Sie zogen allmählich die Aufmerksamkeit der anderen auf sich und Arygos runzelte die Stirn. „Nun gut, tut ihm nichts“, sagte er. „Doch ein Mitglied der niederen Völker hat keinen Grund, hier zu sein. Ich werde ihn nicht empfangen.“

Wütend wandte sich Kalec an Narygos. Ich empfange den Orc“, sagte er. „Bringt ihn her.“

„Mir wäre es egal, auch wenn die Titanen selbst ihn herbrächten. Ich werde keinen Kurzlebigen an unserem privaten Rückzugsort empfangen!“ Arygos war außer sich vor Wut. Er lief auf und ab, sein großer Schwanz zuckte, seine Flügel falteten sich auseinander und wieder zusammen. Andere hatten den Streit zwischen den beiden mitgehört und begannen das Wort zu ergreifen.
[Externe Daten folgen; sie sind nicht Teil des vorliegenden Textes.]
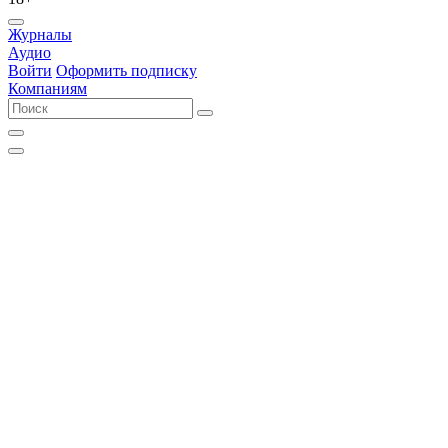
Журналы
Аудио
Войти
Оформить подписку
Компаниям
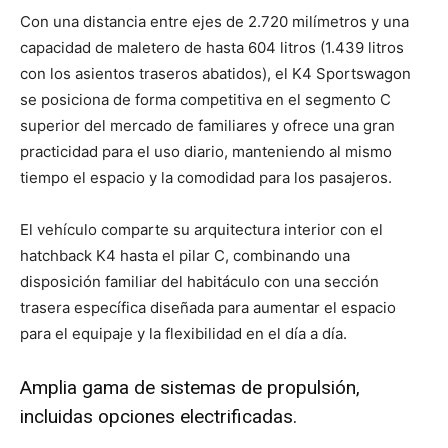
Con una distancia entre ejes de 2.720 milímetros y una
capacidad de maletero de hasta 604 litros (1.439 litros
con los asientos traseros abatidos), el K4 Sportswagon
se posiciona de forma competitiva en el segmento C
superior del mercado de familiares y ofrece una gran
practicidad para el uso diario, manteniendo al mismo
tiempo el espacio y la comodidad para los pasajeros.
El vehículo comparte su arquitectura interior con el
hatchback K4 hasta el pilar C, combinando una
disposición familiar del habitáculo con una sección
trasera específica diseñada para aumentar el espacio
para el equipaje y la flexibilidad en el día a día.
Amplia gama de sistemas de propulsión,
incluidas opciones electrificadas.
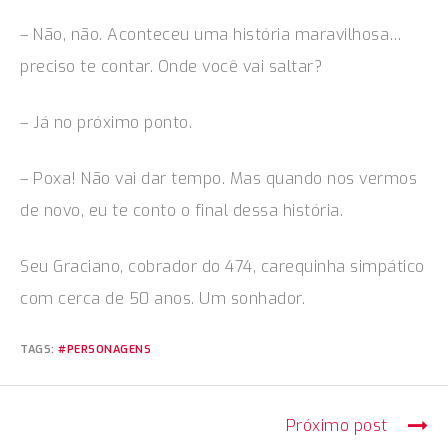
– Não, não. Aconteceu uma história maravilhosa…
preciso te contar. Onde você vai saltar?
– Já no próximo ponto.
– Poxa! Não vai dar tempo. Mas quando nos vermos
de novo, eu te conto o final dessa história.
Seu Graciano, cobrador do 474, carequinha simpático
com cerca de 50 anos. Um sonhador.
TAGS:
#PERSONAGENS
Próximo post
C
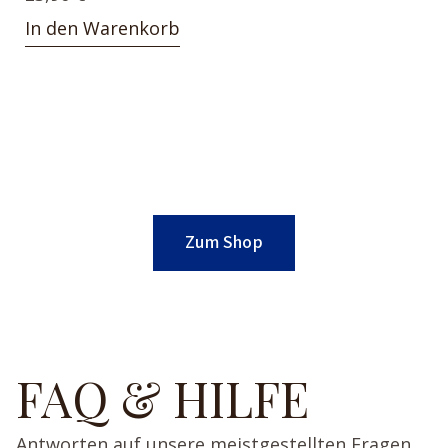
In den Warenkorb
Zum Shop
FAQ & HILFE
Antworten auf unsere meistgestellten Fragen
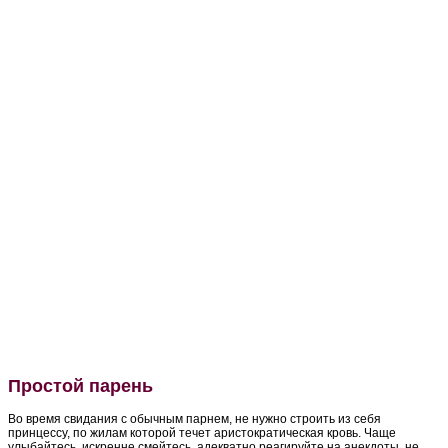
Простой парень
Во время свидания с обычным парнем, не нужно строить из себя
принцессу, по жилам которой течет аристократическая кровь. Чаще
улыбайтесь, искренне смейтесь, адекватно реагируйте на анекдоты, не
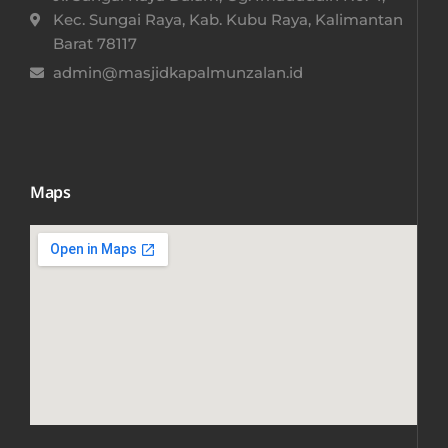
Kec. Sungai Raya, Kab. Kubu Raya, Kalimantan
Barat 78117​
admin@masjidkapalmunzalan.id
Maps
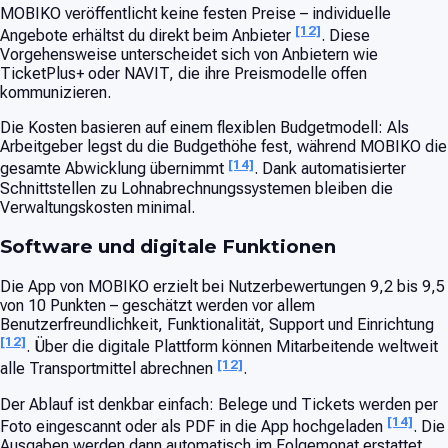
MOBIKO veröffentlicht keine festen Preise – individuelle
[12]
Angebote erhältst du direkt beim Anbieter
. Diese
Vorgehensweise unterscheidet sich von Anbietern wie
TicketPlus+ oder NAVIT, die ihre Preismodelle offen
kommunizieren.
Die Kosten basieren auf einem flexiblen Budgetmodell: Als
Arbeitgeber legst du die Budgethöhe fest, während MOBIKO die
[14]
gesamte Abwicklung übernimmt
. Dank automatisierter
Schnittstellen zu Lohnabrechnungssystemen bleiben die
Verwaltungskosten minimal.
Software und digitale Funktionen
Die App von MOBIKO erzielt bei Nutzerbewertungen 9,2 bis 9,5
von 10 Punkten – geschätzt werden vor allem
Benutzerfreundlichkeit, Funktionalität, Support und Einrichtung
[12]
. Über die digitale Plattform können Mitarbeitende weltweit
[12]
alle Transportmittel abrechnen
.
Der Ablauf ist denkbar einfach: Belege und Tickets werden per
[14]
Foto eingescannt oder als PDF in die App hochgeladen
. Die
Ausgaben werden dann automatisch im Folgemonat erstattet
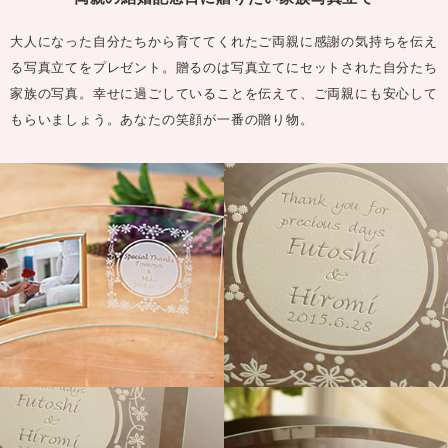
大人になった自分たちから育ててくれたご両親に感謝の気持ちを伝え
る写真立てをプレゼント。贈るのは写真立てにセットされた自分たち
家族の写真。幸せに過ごしていることを伝えて、ご両親にも安心して
もらいましょう。あなたの笑顔が一番の贈り物。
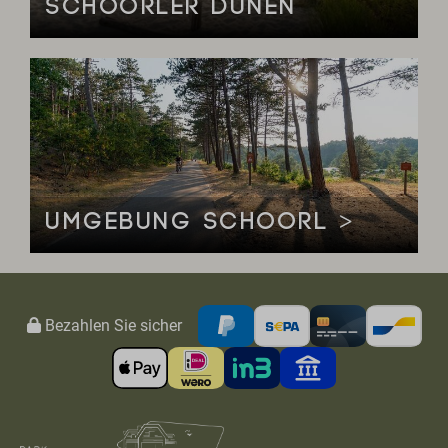
SCHOORLER DÜNEN
UMGEBUNG SCHOORL >
Bezahlen Sie sicher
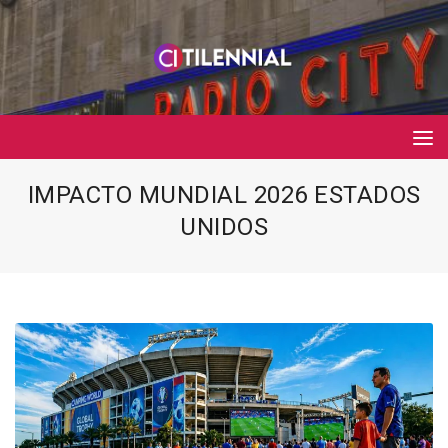
IMPACTO MUNDIAL 2026 ESTADOS
UNIDOS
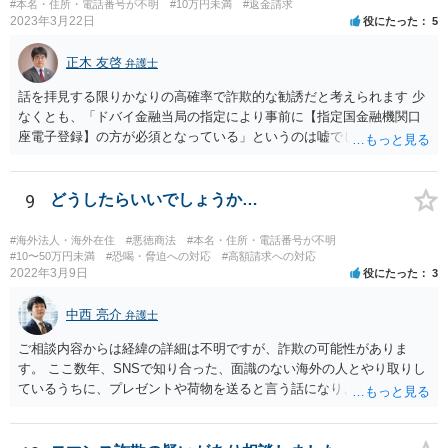
#本名・住所・電話番号が不明
#10万円未満
#返金請求
2023年3月22日
役にたった
5
正木 友啓
弁護士
話を拝見する限りかなりの高確率で詐欺的な勧誘だと考えられます 少
なくとも、「ドバイ金融当局の指定により事前に【指定国金融機関口
座電子登録】の方が必須となっている」というのは嘘でしょう 相手に
しないのがベストですが、どうしてもご不安であれば、近くの弁護士
に相談に行かれてください
9
どうしたらいいでしょうか…
#海外法人・海外在住
#悪徳商法
#本名・住所・電話番号が不明
#10〜50万円未満
#恐喝・脅迫への対応
#高額請求への対応
2022年3月9日
役にたった
3
中西 亮介
弁護士
ご相談内容からは経緯の詳細は不明ですが、詐欺の可能性がありま
す。 ここ数年、SNSで知り合った、面識のない海外の人とやり取りし
ているうちに、プレゼントや荷物を送ると言う話になり、通関料等の
名目で一定の支払いを 求めてくるというという手口の詐欺が流行って
います。 本件でも、住所を教えてしまったとしても、職場まで特定す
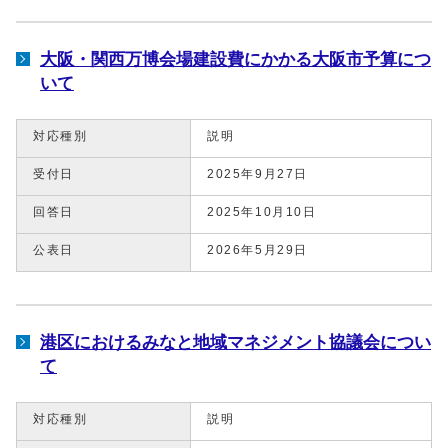
大阪・関西万博会場建設費にかかる大阪市予算につ
いて
対応種別
説明
受付日
2025年9月27日
回答日
2025年10月10日
公表日
2026年5月29日
港区におけるみなと地域マネジメント協議会につい
て
対応種別
説明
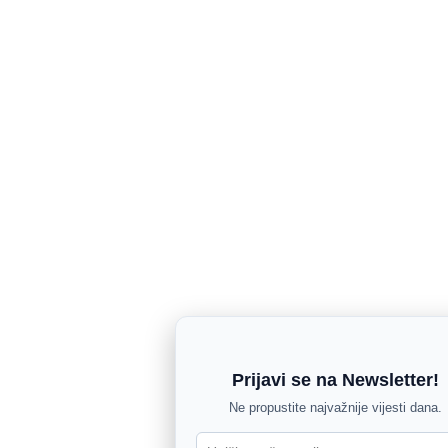
Prijavi se na Newsletter!
Ne propustite najvažnije vijesti dana.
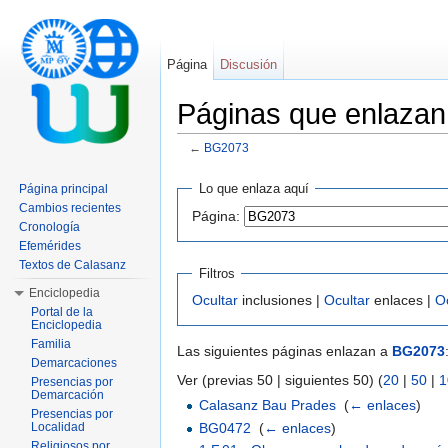
Página
Discusión
Páginas que enlaza
←
BG2073
Saltar a:
navegación
,
buscar
Lo que enlaza aquí
Página principal
Cambios recientes
Página:
Cronología
Efemérides
Textos de Calasanz
Filtros
Enciclopedia
Ocultar
inclusiones |
Ocultar
enlaces |
O
Portal de la
Enciclopedia
Familia
Las siguientes páginas enlazan a
BG2073
Demarcaciones
Ver (previas 50 | siguientes 50) (
20
|
50
|
1
Presencias por
Demarcación
Calasanz Bau Prades
‎
(
← enlaces
)
Presencias por
BG0472
‎
(
← enlaces
)
Localidad
Religiosos por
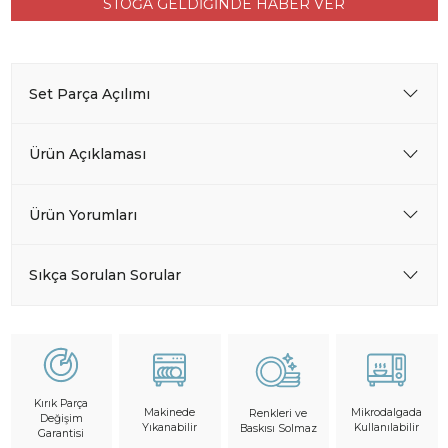
STOĞA GELDİĞİNDE HABER VER
Set Parça Açılımı
Ürün Açıklaması
Ürün Yorumları
Sıkça Sorulan Sorular
Kırık Parça
Makinede
Mikrodalgada
Renkleri ve
Değişim
Yıkanabilir
Kullanılabilir
Baskısı Solmaz
Garantisi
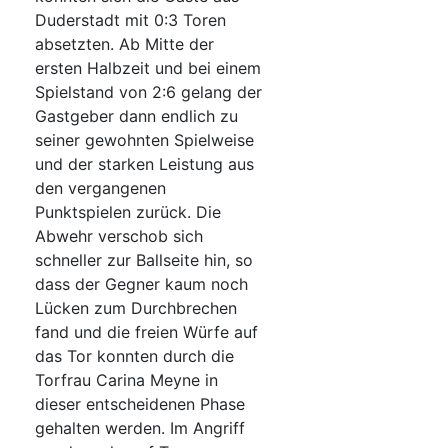
Duderstadt mit 0:3 Toren
absetzten. Ab Mitte der
ersten Halbzeit und bei einem
Spielstand von 2:6 gelang der
Gastgeber dann endlich zu
seiner gewohnten Spielweise
und der starken Leistung aus
den vergangenen
Punktspielen zurück. Die
Abwehr verschob sich
schneller zur Ballseite hin, so
dass der Gegner kaum noch
Lücken zum Durchbrechen
fand und die freien Würfe auf
das Tor konnten durch die
Torfrau Carina Meyne in
dieser entscheidenen Phase
gehalten werden. Im Angriff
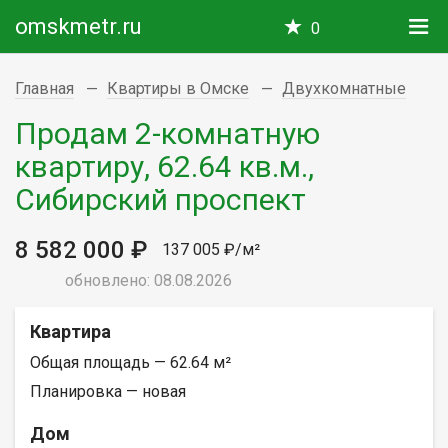
omskmetr.ru
0
Главная
Квартиры в Омске
Двухкомнатные
Продам 2-комнатную
квартиру, 62.64 кв.м.,
Сибирский проспект
8 582 000 ₽
137 005 ₽/м²
обновлено: 08.08.2026
Квартира
Общая площадь — 62.64 м²
Планировка — новая
Дом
„Aber... Ysera und Nozdormu!“, protestierte nun auch Narygos. „Das ist alles andere als ein gewöhnliches Ereignis. Ysera hat viel in ihren Träumen gesehen und Nozdormu den Zeitlosen konnte sein Schwarm allein nicht finden. Es könnte sicher nicht schaden, den Orc anzuhören.“

„Die niederen Völker, wie sie von einigen genannt werden, haben sich beizeiten als überraschend erwiesen. An ihnen ist mehr, als wir ihnen zutrauen. Die Tatsache, dass zwei Aspekte den Orc zu uns geschickt haben, sagt mir alles, was ich wissen muss“, bekräftigte Kalec. „Ich sage, wir lassen ihn zu uns kommen und finden heraus, was er uns zu sagen hat.“

„Du würdest das“, zischte Arygos. „Du spielst gern im Schlamm mit den niederen Völkern. Das habe ich nie verstanden, Kalecgos.“

Kalec musterte Arygos traurig. „Und ich habe nie verstanden, warum du niemals Hilfe oder Informationen angenommen hast, wenn sie von außerhalb unseres Schwarms kamen“, antwortete er. „Warum verachtest du sie so? Es waren die kurzlebigen Völker, die dich aus deiner tausendjährigen Gefangenschaft in Ahn’Qiraj befreit haben! Ich hätte gedacht, du wärst dankbar dafür.“

Bevor Arygos zu einer zweifelsfrei wütenden und empörten Antwort ansetzen konnte, keckerte ein älterer Drache namens Teralygos: „Die Aufgaben unseres Schwarms kennt niemand besser als wir selbst!“

„Das stimmt! Wir müssen uns um unsere eigenen Angelegenheiten kümmern, oder hast du das etwa vergessen, Kalecgos?“, legte Arygos nach. „Die Zeremonie, um einen neuen Aspekt zu erwählen, findet bereits in ein paar Tagen statt. Sie sollten wir vorbereiten und uns nicht vom Plappern eines Orcs ablenken lassen!“

„Tötet ihn und wir sind ihn los“, murmelte Teralygos.

Kalec drehte sich um. „Nein. Wir sind doch keine Schlächter. Und wie wollt Ihr Ysera und Nozdormu ins Gesicht sehen und ihnen beibringen, dass Ihr den Orc umgebracht habt, den sie extra zu uns geschickt haben? Ich will das nicht. Ganz egal, wie verwirrt die erwachte Ysera auch noch sein mag.“

Es entstand etwas Gemurmel unter den Drachen und Kalec sah einige Köpfe nicken.

„Lasst den Orc vor uns treten und seine Gründe nennen, warum er hier ist“, fuhr Kalec fort. „Wenn uns nicht gefällt, was er zu sagen hat, können wir ihn immer noch wegschicken. Aber zumindest sollten wir ihn anhören.“

Arygos starrte finster vor sich hin, doch auch er musste zugeben, dass er Kalecgos im Moment kaum widersprechen konnte. „Ysera und Nozdormu haben anscheinend mehr Einfluss auf den blauen Drachenschwarm als wir selbst“, äußerte er matt.

„Du bist noch nicht unser Aspekt, Arygos“, entgegnete Kalec scharf. „Wenn du erwählt bist, dann hast du das letzte Wort. Bis dahin, ohne Anführer, wird die Mehrheit entscheiden.“

Arygos wandte sich an Narygos. „Bring ihn her“, sagte er.

Narygos nickte und schoss in den Himmel.

Als Arygos sich umwandte, runzelte er die Stirn. Kalecgos hatte Halbelfengestalt angenommen, so wie einige andere Drachen sich ebenfalls in Menschen oder Elfen verwandelt hatten, um weniger bedrohlich zu wirken. Das war ein Zeichen der Höflichkeit gegenüber ihrem Gast. Arygos folgte ihrem Beispiel nicht, sondern behielt seine Drachengestalt.